日本ではあまり馴染がないが、欧州のエリート養成機関では昔から哲学が必須とされてきた。「自分で考える力」を養うには、ルールやシステムそのものを疑える哲学思考が必要だからだ。では、哲学という「疑いの技術」をどう学べばいいのだろうか? MBAを取らずに独学で外資系コンサルタントになった山口周氏が、知識を手足のように使いこなすための最強の独学システムを1冊に体系化した『知的戦闘力を高める 独学の技法』から、内容の一部を特別公開する。
いまのルールに疑問を感じ、自分の頭で考える力を鍛える
――哲学には必ず大きな「否定」が含まれている
多くのビジネスパーソンにとって、哲学という学問はもっとも「縁遠い」ものに感じられると思います。しかし、実は一方で、欧州のエリート養成機関では18世紀以来、哲学は歴史と並んで、もっとも重要視されてきた学問でもあります。
たとえば英国のエリートを多く輩出しているオックスフォード大学では、長いこと哲学と歴史が必修でした。現在、エリート政治家養成機関としてオックスフォードの看板学部となっているのは「PPE=哲学・政治・経済」です。
日本の大学システムに慣れ親しんだ人からすると、なぜに「哲学と政治と経済」が同じ学部で学ばれるのかと奇異に思われるかもしれませんが、これはむしろ「世界の非常識」である日本の大学システムしか知らないからこそ感じることで、哲学を学ぶ機会をほとんど与えずにエリートを育成することはできない、それは「危険である」というのが特に欧州における考え方なのです。
たとえばフランスを見てもわかりやすい。フランスの教育制度の特徴としてしばしば言及されるのが、リセ(高等学校)最終学年における哲学教育と、バカロレア(大学入学資格試験)における哲学試験です。
文系・理系を問わず、すべての高校生が哲学を必修として学び、哲学試験はバカロレアの1日目の最初の科目として実施されます。バカロレアに合格する学生は、将来のフランスを背負って立つエリートとなることを期待されるわけですが、そのような試験において、文系・理系を問わず、最重要の科目として「哲学する力」が必修の教養として位置付けられているわけです。
では、哲学を学ぶことにはどんな意味があるのか?一言でいえば、それは「自分で考える力を鍛える」ということです。この「考える」という言葉は本当に気安く使われる言葉なのですが、本当の意味で「考える」ということは、なまなかなことではありません。
よく「一日中考えてみたんだけど……」などと言う人がいますが、とんでもないことで、こう言う人がやっているのは「考える」のではなく、単に「悩んでいる」だけです。
これは拙著『世界のエリートはなぜ「美意識」を鍛えるのか?』にも書いたことですが、現在、この「自分で考える力」は極めて重要な資質になりつつあります。
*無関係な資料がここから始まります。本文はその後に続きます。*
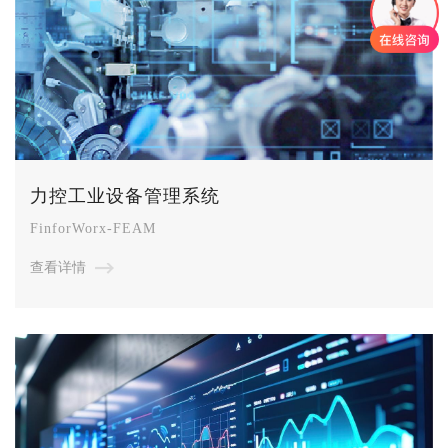
力控工业设备管理系统
FinforWorx-FEAM
查看详情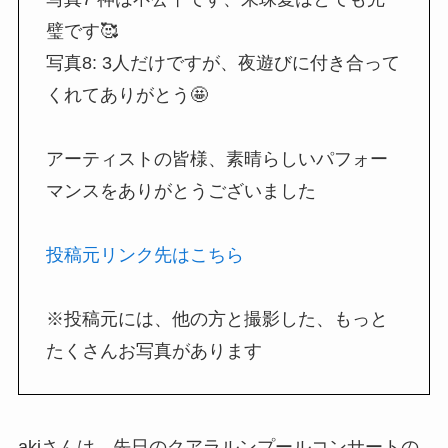
璧です🥰
写真8: 3人だけですが、夜遊びに付き合って
くれてありがとう🤩
アーティストの皆様、素晴らしいパフォー
マンスをありがとうございました
投稿元リンク先はこちら
※投稿元には、他の方と撮影した、もっと
たくさんお写真があります
akiさんは 先日のクアラルンプールコンサートの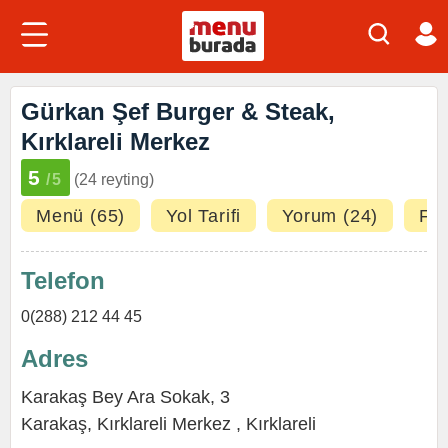
Gürkan Şef Burger & Steak,
Kırklareli Merkez
5
/5
(24 reyting)
Menü (65)
Yol Tarifi
Yorum (24)
Fot
Telefon
0(288) 212 44 45
Adres
Karakaş Bey Ara Sokak, 3
Karakaş,
Kırklareli Merkez
,
Kırklareli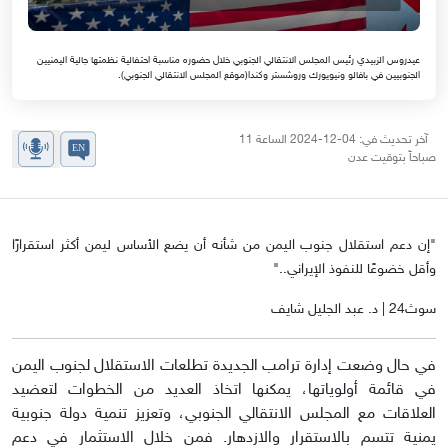
عيدروس الزبيدي رئيس المجلس الانتقالي الجنوبي خلال حضوره مناسبة احتفالية نظمتها جالية اليمنيين
الجنوبيين في بافالو ونيويورك وروشستر وكندا(موقع المجلس الانتقالي الجنوبي).
آخر تحديث في: 04-12-2024 الساعة 11
صباحاً بتوقيت عدن
"إن دعم استقلال جنوب اليمن من شأنه أن يضع الأساس ليمن أكثر استقرارًا
وأقل خضوعًا للنفوذ الإيراني.."
سوث24 | د. عبد الجليل شايف
في حال وضعت إدارة ترامب الجديدة تطلعات الاستقلال لجنوب اليمن
في قائمة أولوياتها، يمكنها اتخاذ العديد من الخطوات لتعضيد
العلاقات مع المجلس الانتقالي الجنوبي، وتعزيز تنمية دولة جنوبية
يمنية تتسم بالاستقرار والازدهار. فمن خلال الاستثمار في دعم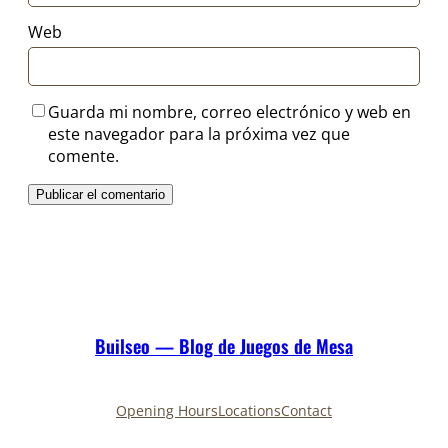
Web
Guarda mi nombre, correo electrónico y web en
este navegador para la próxima vez que
comente.
Builseo — Blog de Juegos de Mesa
Opening Hours
Locations
Contact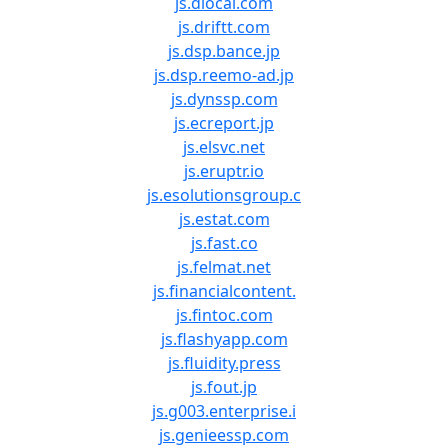
js.dlocal.com
js.driftt.com
js.dsp.bance.jp
js.dsp.reemo-ad.jp
js.dynssp.com
js.ecreport.jp
js.elsvc.net
js.eruptr.io
js.esolutionsgroup.c
js.estat.com
js.fast.co
js.felmat.net
js.financialcontent.
js.fintoc.com
js.flashyapp.com
js.fluidity.press
js.fout.jp
js.g003.enterprise.i
js.genieessp.com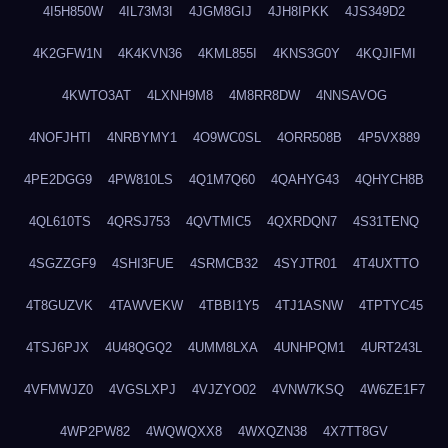
4I5H850W
4IL73M3I
4JGM8GIJ
4JH8IPKK
4JS349D2
4K2GFW1N
4K4KVN36
4KML855I
4KNS3G0Y
4KQJIFMI
4KWTO3AT
4LXNH9M8
4M8RR8DW
4NNSAVOG
4NOFJHTI
4NRBYMY1
4O9WC0SL
4ORR508B
4P5VX889
4PE2DGG9
4PW810LS
4Q1M7Q60
4QAHYG43
4QHYCH8B
4QL610TS
4QRSJ753
4QVTMIC5
4QXRDQN7
4S31TENQ
4SGZZGF9
4SHI3FUE
4SRMCB32
4SYJTR01
4T4UXTTO
4T8GUZVK
4TAWVEKW
4TBBI1Y5
4TJ1ASNW
4TPTYC45
4TSJ6PJX
4U48QGQ2
4UMM8LXA
4UNHPQM1
4URT243L
4VFMWJZ0
4VGSLXPJ
4VJZYO02
4VNW7KSQ
4W6ZE1F7
4WP2PW82
4WQWQXX8
4WXQZN38
4X7TT8GV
なぜかというと、これまでに依拠してきた「外部の基準やモノサシ」がどんどん時代遅れになっているからです。
知的戦闘力を高めるという文脈で考えてみた場合、与えられたルールやシステムを所与のものとして疑うことなく受け入れ、その枠組みの中でどうやって勝とうとするかを考える人よりも、与えられたルールやシステムそのものの是非を考え、そもそもルールを変えていこうとする人の方が、圧倒的に高い知的パフォーマンスを発揮するのは当たり前のことです。
もっとわかりやすく言えば、哲学というのは「疑いの技術」だとも言えます。哲学の歴史において、哲学者たちが向き合ってきた問いは基本的に二つしかありません。それは、(1)この世界はどのようにして成り立っているのか?(2)その世界の中で、私たちはどのようにして生きていくべきなのか?という問いです。
そして、古代の中国、あるいはインド、あるいはギリシアからスタートした哲学の歴史は連綿と続くこれら二つの問いに対する答えの提案と、その後の時代に続く哲学者からの否定と代替案の提案によって成り立っています。
哲学の提案には必ず大きな「否定」が含まれていなければなりません。物理の法則と同じで、なにか大きな「肯定」をするためには、何か大きな「否定」が必ずつきまとうのです。
つまり、世の中で主流となっているものの考え方や価値観について、「本当にそうだろうか、違う考え方もあるのではないだろうか」と考えることが、「哲学する人」に求められる基本的態度だということになります。
さらに付け加えれば、この「本当にそうだろうか」という批判的疑念の発端となる、微妙な違和感に自分で気づくこともまた、重要なコンピテンシーです。
昨今、世界中で瞑想を中心としたマインドフルネスに関する取り組みが盛んです。マインドフルネスと哲学というと、あまり結節点はないように思われるかもしれませんが、「自分の中に湧き上がる、微妙な違和感に気づくのが大事」という点で、両者は共通の根っこを持っているのです。